Data for the task Start Marker

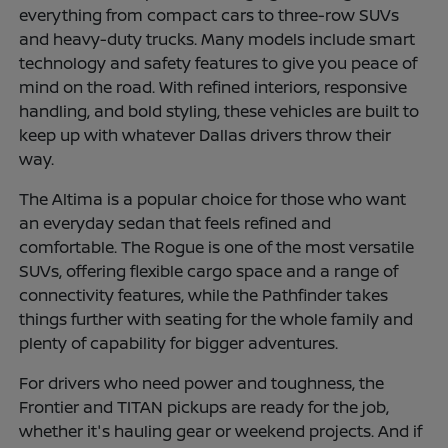
everything from compact cars to three-row SUVs
and heavy-duty trucks. Many models include smart
technology and safety features to give you peace of
mind on the road. With refined interiors, responsive
handling, and bold styling, these vehicles are built to
keep up with whatever Dallas drivers throw their
way.
The Altima is a popular choice for those who want
an everyday sedan that feels refined and
comfortable. The Rogue is one of the most versatile
SUVs, offering flexible cargo space and a range of
connectivity features, while the Pathfinder takes
things further with seating for the whole family and
plenty of capability for bigger adventures.
For drivers who need power and toughness, the
Frontier and TITAN pickups are ready for the job,
whether it's hauling gear or weekend projects. And if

Data for the task End Marker

Required work:
Write every record out again exactly as written. Pictures don't belong in the copy.

Problem solution:
everything from compact cars to three-row SUVs
and heavy-duty trucks. Many models include smart
technology and safety features to give you peace of
mind on the road. With refined interiors, responsive
handling, and bold styling, these vehicles are built to
keep up with whatever Dallas drivers throw their
way.
The Altima is a popular choice for those who want
an everyday sedan that feels refined and
comfortable. The Rogue is one of the most versatile
SUVs, offering flexible cargo space and a range of
connectivity features, while the Pathfinder takes
things further with seating for the whole family and
plenty of capability for bigger adventures.
For drivers who need power and toughness, the
Frontier and TITAN pickups are ready for the job,
whether it's hauling gear or weekend projects. And if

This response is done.